Saturday, March 1, 2008

Daniel's Hair Is Fired (Feb.25-29)

This blog is published weekly on Mondays.

Another week in Genoa City is behind us, and we continue to be amused by the minutae of its residents' wonderful and horrible lives. And so, Karen "chicken adobo" Taylor (lose the "chicken" though. Adobo Taylor has a familiar ring to it...) made a special appearance at Indigo, debuting her signature breathy adult contempt-orary songs that once again makes us doubt our devotion to the show. Phyllis' attraction to Nick is diminishing as fast as his bank account (or should we say trust fund). We were also sad to see that Daniel's hair, the object of consistent ridicule, was fired and replaced with the more sensible brown coiffure (his former blonde mess held a special place in our heart, like a shameful but memorable relationship). And finally, Victoria was relieved to find out that she is not indeed friendless with the arrival of her never-talked-about-until-last -week-best-friend-in-the-world, Sabrina.

David Go-Lie-ith.
David Chow finally reveals his unspeakable secret: gambling . And the amount owing? A measly $250,000 dollars. For GCF (Genoa City's Finest)? Mere chump change. And for us? Boring. We were hoping for something a little more interesting, such as a secret affinity for dressing up in women's clothes in conjunction with a serious spending problem, leading to a quarter of a million on a new wardrobe; or better yet, that David is in fact Sheila Carter and that the debt owed is to the South American plastic surgeon who did the cosmetic surgery. But gambling? Pulease.
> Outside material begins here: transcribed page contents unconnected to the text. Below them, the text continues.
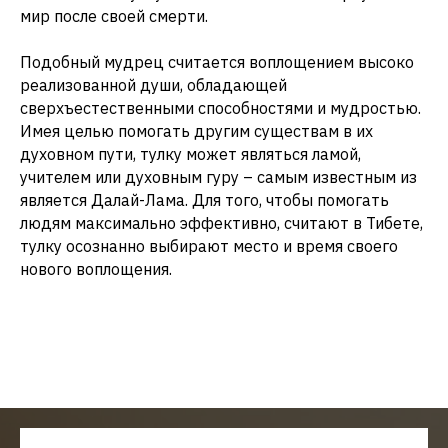
мир после своей смерти.
Подобный мудрец считается воплощением высоко
реализованной души, обладающей
сверхъестественными способностями и мудростью.
Имея целью помогать другим существам в их
духовном пути, тулку может являться ламой,
учителем или духовным гуру – самым известным из
является Далай-Лама. Для того, чтобы помогать
людям максимально эффективно, считают в Тибете,
тулку осознанно выбирают место и время своего
нового воплощения.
What we feel Nicki should be most concerned about at this point is the fact that David's mouth is far too small for his face.

Restless Style...the new Wallpaper magazine?
Not.
In fact, Wallpaper's founder, Tyler Brule, would be horrified to see the design mess that is now the offices of Restless Style. We were so looking forward to a new set of which us devotees have been so deprived, and the warehouse space looked promising. But the resulting tired palette of black leather with chrome accents complete with a "cargo" elevator cliche was just plain disappointing. The decor looks more suited to a wannabe upscale bachelor pad than a "hip" new magazine. No surprise there that Genoa City's resident half man/half beast, Phyllis Newman, and Restless Style's decorator would have such masculine taste....
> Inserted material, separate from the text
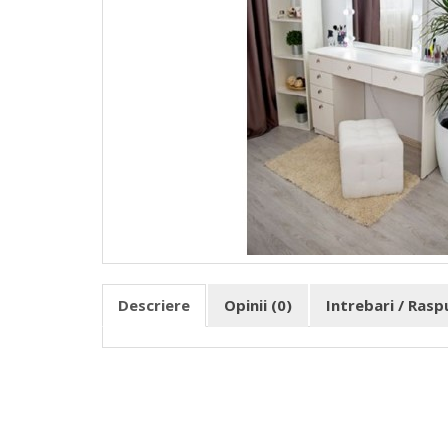
Descriere
Opinii (0)
Intrebari / Ras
A picture is worth a thousand words.
Seeing Victor gaze longingly at both Hope's and Nick's framed portraits got us thinking: where would the soap opera be without the role of the framed portrait? Found on every desk, fireplace mantle, and grand piano in Genoa City they allow us access into a character's inner drama as they converse with said photo, behaviour we here at It Never Ends indulge in a bit too frequently. It all begs the question: where was Hope's portrait kept? Was it behind Victor's desk beside Nicki's portrait, or was it in a drawer with the other framed photos of his long list of ex-wives?
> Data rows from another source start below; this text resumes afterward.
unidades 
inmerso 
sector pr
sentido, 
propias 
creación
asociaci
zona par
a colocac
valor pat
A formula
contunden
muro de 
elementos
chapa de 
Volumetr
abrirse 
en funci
Dialogue to be ashamed of:
Is this what it has come to? Is this what we as viewers have reduced ourselves to? And thus the damning words:

Jeff: You've got nothing on me, Gloria. I could send you up the river tomorrow if I were so inclined, but I'm not because I'm having way too much fun here.

Gloria: You know, you've got a sick idea of what fun is.

Jeff: No, I know exactly what fun is. Sex is fun and this marriage in name only is not fun. We need to fix that.
Gloria: No. Our sister/brother relationship suits me just fine.

Jeff: Even with the chemistry we have between us? I'm a man, you're a woman.

Gloria: I'd rather go to jail.

Jeff: You're so sexy when you're stupid. Play the dumb blonde with me. Tonight's the night, darling.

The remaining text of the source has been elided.